Leave the pictures out and restate each entry below word for word.

## Collected data:
▬▬▬

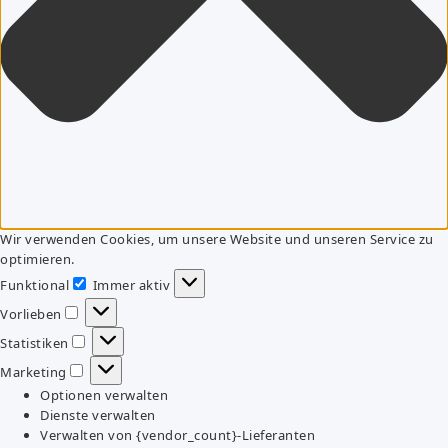
Wir verwenden Cookies, um unsere Website und unseren Service zu
optimieren.
Funktional
Immer aktiv
Funktional
Vorlieben
Vorlieben
Statistiken
Statistiken
Marketing
Marketing
Optionen verwalten
Dienste verwalten
Verwalten von {vendor_count}-Lieferanten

▬▬▬

## Expected answer:
Wir verwenden Cookies, um unsere Website und unseren Service zu
optimieren.
Funktional
Immer aktiv
Funktional
Vorlieben
Vorlieben
Statistiken
Statistiken
Marketing
Marketing
Optionen verwalten
Dienste verwalten
Verwalten von {vendor_count}-Lieferanten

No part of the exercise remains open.